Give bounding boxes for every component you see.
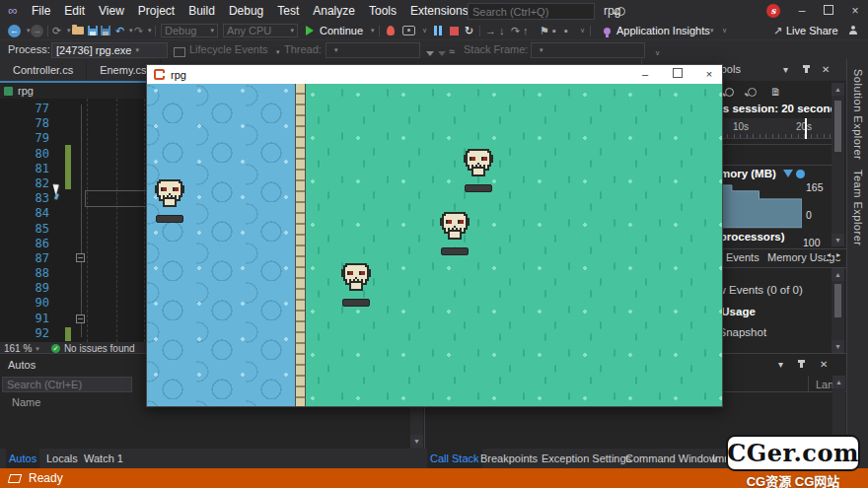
sync-icon[interactable]: ⟳ — [52, 24, 61, 37]
game-maximize-button[interactable] — [663, 65, 692, 84]
panel-tab-breakpoints[interactable]: Breakpoints — [477, 449, 541, 468]
close-panel-icon[interactable]: ✕ — [822, 64, 830, 75]
scroll-up-icon[interactable]: ▲ — [832, 83, 844, 96]
game-title-bar[interactable]: rpg – × — [147, 65, 722, 84]
menu-project[interactable]: Project — [131, 0, 181, 22]
side-tab-solution-explorer[interactable]: Solution Explorer — [852, 69, 864, 160]
menu-test[interactable]: Test — [270, 0, 306, 22]
configuration-dropdown[interactable]: Debug▾ — [161, 24, 218, 37]
menu-tools[interactable]: Tools — [362, 0, 403, 22]
continue-button[interactable]: Continue — [320, 24, 363, 37]
screenshot-icon[interactable] — [402, 24, 415, 37]
menu-extensions[interactable]: Extensions — [403, 0, 475, 22]
menu-view[interactable]: View — [92, 0, 131, 22]
scroll-up-icon[interactable]: ▲ — [832, 376, 845, 388]
show-next-statement-icon[interactable]: → — [485, 24, 496, 37]
pin-icon[interactable] — [805, 65, 808, 73]
bookmark-icon[interactable]: ⚑ — [540, 24, 549, 37]
autos-search-input[interactable] — [3, 379, 151, 390]
flag-threads-icon[interactable] — [438, 46, 446, 60]
scrollbar[interactable]: ▲ ▼ — [832, 268, 844, 353]
quick-search-box[interactable] — [468, 3, 595, 20]
feedback-icon[interactable] — [848, 24, 858, 37]
redo-icon[interactable]: ↷ — [134, 24, 143, 37]
filter-threads-icon[interactable] — [426, 46, 434, 60]
panel-tab-exception-settings[interactable]: Exception Settings — [539, 449, 634, 468]
thread-dropdown[interactable]: ▾ — [326, 42, 420, 58]
timeline-cursor[interactable] — [805, 118, 807, 139]
undo-dropdown-icon[interactable]: ▾ — [125, 24, 133, 37]
close-panel-icon[interactable]: ✕ — [820, 359, 828, 370]
autos-name-column[interactable]: Name — [12, 396, 40, 408]
panel-tab-call-stack[interactable]: Call Stack — [427, 449, 482, 468]
column-divider[interactable] — [808, 376, 809, 391]
undo-icon[interactable]: ↶ — [115, 24, 124, 37]
live-share-button[interactable]: Live Share — [786, 24, 838, 37]
overflow-chevron-icon[interactable]: ∨ — [718, 24, 727, 37]
bookmark-next-icon[interactable]: ▪ — [564, 24, 568, 37]
game-window[interactable]: rpg – × — [146, 64, 723, 407]
step-out-icon[interactable]: ↑ — [523, 24, 529, 37]
menu-edit[interactable]: Edit — [57, 0, 92, 22]
menu-debug[interactable]: Debug — [222, 0, 270, 22]
reset-zoom-icon[interactable] — [748, 85, 757, 99]
save-icon[interactable] — [88, 24, 98, 37]
sync-dropdown-icon[interactable]: ▾ — [63, 24, 71, 37]
tab-scroll-left-icon[interactable]: ◂ — [826, 250, 832, 259]
save-all-icon[interactable] — [101, 24, 110, 37]
step-into-icon[interactable]: ↓ — [499, 24, 505, 37]
lifecycle-dropdown-icon[interactable]: ▾ — [272, 45, 280, 59]
navigate-back-dropdown-icon[interactable]: ▾ — [23, 24, 31, 37]
game-viewport[interactable] — [147, 84, 722, 406]
overflow-chevron-icon[interactable]: ∨ — [576, 24, 585, 37]
redo-dropdown-icon[interactable]: ▾ — [144, 24, 152, 37]
scroll-down-icon[interactable]: ▼ — [832, 234, 844, 246]
lifecycle-events-button[interactable]: Lifecycle Events — [189, 43, 267, 55]
menu-file[interactable]: File — [25, 0, 57, 22]
overflow-chevron-icon[interactable]: ∨ — [418, 24, 427, 37]
step-over-icon[interactable]: ↷ — [511, 24, 520, 37]
restart-icon[interactable]: ↻ — [465, 24, 473, 37]
stop-debugging-icon[interactable] — [450, 24, 459, 37]
scroll-down-icon[interactable]: ▼ — [832, 340, 844, 353]
application-insights-dropdown-icon[interactable]: ▾ — [706, 24, 714, 37]
collapse-region-icon[interactable] — [76, 314, 85, 323]
break-all-icon[interactable] — [434, 24, 442, 37]
pin-icon[interactable] — [800, 360, 803, 368]
hot-reload-icon[interactable] — [387, 24, 395, 37]
platform-dropdown[interactable]: Any CPU▾ — [223, 24, 298, 37]
continue-dropdown-icon[interactable]: ▾ — [367, 24, 375, 37]
process-dropdown[interactable]: [24736] rpg.exe▾ — [51, 42, 168, 58]
panel-tab-watch-1[interactable]: Watch 1 — [81, 449, 126, 468]
continue-icon[interactable] — [306, 24, 314, 37]
panel-tab-command-window[interactable]: Command Window — [622, 449, 720, 468]
side-tab-team-explorer[interactable]: Team Explorer — [852, 170, 864, 245]
navigate-back-icon[interactable]: ← — [8, 24, 21, 37]
zoom-dropdown-icon[interactable]: ▾ — [36, 345, 39, 353]
game-minimize-button[interactable]: – — [630, 65, 660, 84]
bookmark-prev-icon[interactable]: ▪ — [552, 24, 556, 37]
open-folder-icon[interactable] — [72, 24, 84, 37]
zoom-in-timeline-icon[interactable] — [725, 85, 734, 99]
scroll-down-icon[interactable]: ▼ — [410, 435, 423, 448]
window-position-dropdown-icon[interactable]: ▾ — [778, 359, 783, 370]
minimize-button[interactable]: – — [789, 0, 815, 22]
application-insights-button[interactable]: Application Insights — [616, 24, 710, 37]
doc-tab-controller-cs[interactable]: Controller.cs — [0, 59, 87, 81]
game-close-button[interactable]: × — [694, 65, 724, 84]
overflow-chevron-icon[interactable]: ∨ — [651, 46, 660, 60]
panel-tab-locals[interactable]: Locals — [43, 449, 81, 468]
tab-scroll-right-icon[interactable]: ▸ — [835, 250, 841, 259]
panel-tab-autos[interactable]: Autos — [6, 449, 39, 468]
menu-analyze[interactable]: Analyze — [306, 0, 362, 22]
stack-frame-dropdown[interactable]: ▾ — [531, 42, 645, 58]
restore-button[interactable] — [816, 0, 841, 22]
suspend-icon[interactable]: ≈ — [449, 44, 455, 58]
scroll-up-icon[interactable]: ▲ — [832, 268, 844, 281]
quick-search-input[interactable] — [469, 6, 616, 18]
scrollbar[interactable]: ▲ ▼ — [832, 83, 844, 246]
window-position-dropdown-icon[interactable]: ▾ — [783, 64, 788, 75]
diag-tab-events[interactable]: Events — [726, 249, 760, 266]
navigate-forward-icon[interactable]: → — [31, 24, 43, 37]
breadcrumb-label[interactable]: rpg — [18, 85, 34, 97]
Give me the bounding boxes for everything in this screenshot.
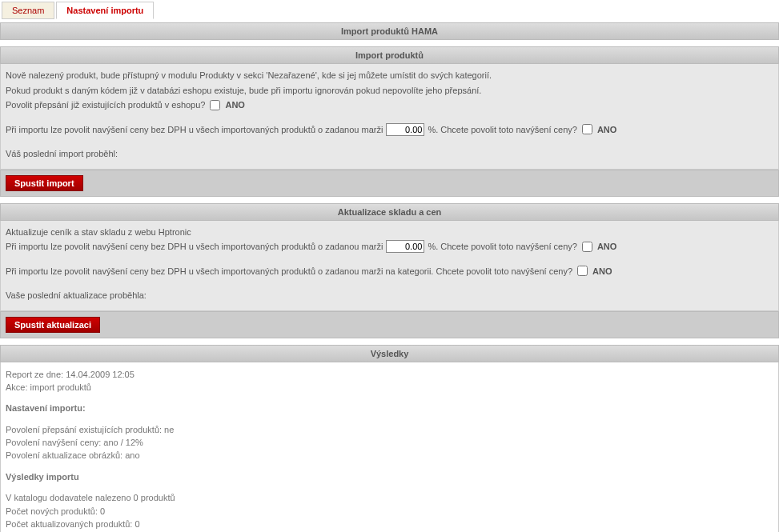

- _Problem description_
Set the listing down in full and exactly. Pictures within it should not appear in the copy.

- _Answer below_
Give bounding boxes for every component you see.
sync-icon[interactable]: ⟳ — [52, 24, 61, 37]
game-maximize-button[interactable] — [663, 65, 692, 84]
panel-tab-breakpoints[interactable]: Breakpoints — [477, 449, 541, 468]
close-panel-icon[interactable]: ✕ — [822, 64, 830, 75]
scroll-up-icon[interactable]: ▲ — [832, 83, 844, 96]
game-title-bar[interactable]: rpg – × — [147, 65, 722, 84]
menu-project[interactable]: Project — [131, 0, 181, 22]
side-tab-solution-explorer[interactable]: Solution Explorer — [852, 69, 864, 160]
menu-test[interactable]: Test — [270, 0, 306, 22]
configuration-dropdown[interactable]: Debug▾ — [161, 24, 218, 37]
menu-tools[interactable]: Tools — [362, 0, 403, 22]
continue-button[interactable]: Continue — [320, 24, 363, 37]
screenshot-icon[interactable] — [402, 24, 415, 37]
menu-extensions[interactable]: Extensions — [403, 0, 475, 22]
menu-view[interactable]: View — [92, 0, 131, 22]
scroll-up-icon[interactable]: ▲ — [832, 376, 845, 388]
show-next-statement-icon[interactable]: → — [485, 24, 496, 37]
pin-icon[interactable] — [805, 65, 808, 73]
bookmark-icon[interactable]: ⚑ — [540, 24, 549, 37]
autos-search-input[interactable] — [3, 379, 151, 390]
flag-threads-icon[interactable] — [438, 46, 446, 60]
scrollbar[interactable]: ▲ ▼ — [832, 268, 844, 353]
quick-search-box[interactable] — [468, 3, 595, 20]
feedback-icon[interactable] — [848, 24, 858, 37]
redo-icon[interactable]: ↷ — [134, 24, 143, 37]
filter-threads-icon[interactable] — [426, 46, 434, 60]
panel-tab-exception-settings[interactable]: Exception Settings — [539, 449, 634, 468]
thread-dropdown[interactable]: ▾ — [326, 42, 420, 58]
timeline-cursor[interactable] — [805, 118, 807, 139]
undo-dropdown-icon[interactable]: ▾ — [125, 24, 133, 37]
close-panel-icon[interactable]: ✕ — [820, 359, 828, 370]
autos-name-column[interactable]: Name — [12, 396, 40, 408]
panel-tab-call-stack[interactable]: Call Stack — [427, 449, 482, 468]
column-divider[interactable] — [808, 376, 809, 391]
undo-icon[interactable]: ↶ — [115, 24, 124, 37]
live-share-button[interactable]: Live Share — [786, 24, 838, 37]
overflow-chevron-icon[interactable]: ∨ — [718, 24, 727, 37]
bookmark-next-icon[interactable]: ▪ — [564, 24, 568, 37]
game-window[interactable]: rpg – × — [146, 64, 723, 407]
step-out-icon[interactable]: ↑ — [523, 24, 529, 37]
menu-edit[interactable]: Edit — [57, 0, 92, 22]
menu-debug[interactable]: Debug — [222, 0, 270, 22]
reset-zoom-icon[interactable] — [748, 85, 757, 99]
save-icon[interactable] — [88, 24, 98, 37]
sync-dropdown-icon[interactable]: ▾ — [63, 24, 71, 37]
tab-scroll-left-icon[interactable]: ◂ — [826, 250, 832, 259]
save-all-icon[interactable] — [101, 24, 110, 37]
step-into-icon[interactable]: ↓ — [499, 24, 505, 37]
lifecycle-dropdown-icon[interactable]: ▾ — [272, 45, 280, 59]
navigate-back-dropdown-icon[interactable]: ▾ — [23, 24, 31, 37]
game-viewport[interactable] — [147, 84, 722, 406]
overflow-chevron-icon[interactable]: ∨ — [576, 24, 585, 37]
redo-dropdown-icon[interactable]: ▾ — [144, 24, 152, 37]
scroll-down-icon[interactable]: ▼ — [832, 234, 844, 246]
lifecycle-events-button[interactable]: Lifecycle Events — [189, 43, 267, 55]
menu-file[interactable]: File — [25, 0, 57, 22]
overflow-chevron-icon[interactable]: ∨ — [418, 24, 427, 37]
step-over-icon[interactable]: ↷ — [511, 24, 520, 37]
restart-icon[interactable]: ↻ — [465, 24, 473, 37]
stop-debugging-icon[interactable] — [450, 24, 459, 37]
scroll-down-icon[interactable]: ▼ — [832, 340, 844, 353]
application-insights-dropdown-icon[interactable]: ▾ — [706, 24, 714, 37]
collapse-region-icon[interactable] — [76, 314, 85, 323]
break-all-icon[interactable] — [434, 24, 442, 37]
pin-icon[interactable] — [800, 360, 803, 368]
hot-reload-icon[interactable] — [387, 24, 395, 37]
platform-dropdown[interactable]: Any CPU▾ — [223, 24, 298, 37]
continue-dropdown-icon[interactable]: ▾ — [367, 24, 375, 37]
process-dropdown[interactable]: [24736] rpg.exe▾ — [51, 42, 168, 58]
panel-tab-watch-1[interactable]: Watch 1 — [81, 449, 126, 468]
continue-icon[interactable] — [306, 24, 314, 37]
panel-tab-command-window[interactable]: Command Window — [622, 449, 720, 468]
side-tab-team-explorer[interactable]: Team Explorer — [852, 170, 864, 245]
navigate-back-icon[interactable]: ← — [8, 24, 21, 37]
zoom-dropdown-icon[interactable]: ▾ — [36, 345, 39, 353]
game-minimize-button[interactable]: – — [630, 65, 660, 84]
bookmark-prev-icon[interactable]: ▪ — [552, 24, 556, 37]
open-folder-icon[interactable] — [72, 24, 84, 37]
zoom-in-timeline-icon[interactable] — [725, 85, 734, 99]
scroll-down-icon[interactable]: ▼ — [410, 435, 423, 448]
window-position-dropdown-icon[interactable]: ▾ — [778, 359, 783, 370]
minimize-button[interactable]: – — [789, 0, 815, 22]
application-insights-button[interactable]: Application Insights — [616, 24, 710, 37]
doc-tab-controller-cs[interactable]: Controller.cs — [0, 59, 87, 81]
game-close-button[interactable]: × — [694, 65, 724, 84]
overflow-chevron-icon[interactable]: ∨ — [651, 46, 660, 60]
panel-tab-locals[interactable]: Locals — [43, 449, 81, 468]
tab-scroll-right-icon[interactable]: ▸ — [835, 250, 841, 259]
panel-tab-autos[interactable]: Autos — [6, 449, 39, 468]
menu-analyze[interactable]: Analyze — [306, 0, 362, 22]
stack-frame-dropdown[interactable]: ▾ — [531, 42, 645, 58]
restore-button[interactable] — [816, 0, 841, 22]
suspend-icon[interactable]: ≈ — [449, 44, 455, 58]
scroll-up-icon[interactable]: ▲ — [832, 268, 844, 281]
quick-search-input[interactable] — [469, 6, 616, 18]
scrollbar[interactable]: ▲ ▼ — [832, 83, 844, 246]
window-position-dropdown-icon[interactable]: ▾ — [783, 64, 788, 75]
diag-tab-events[interactable]: Events — [726, 249, 760, 266]
navigate-forward-icon[interactable]: → — [31, 24, 43, 37]
breadcrumb-label[interactable]: rpg — [18, 85, 34, 97]
Give me the bounding boxes for everything in this screenshot.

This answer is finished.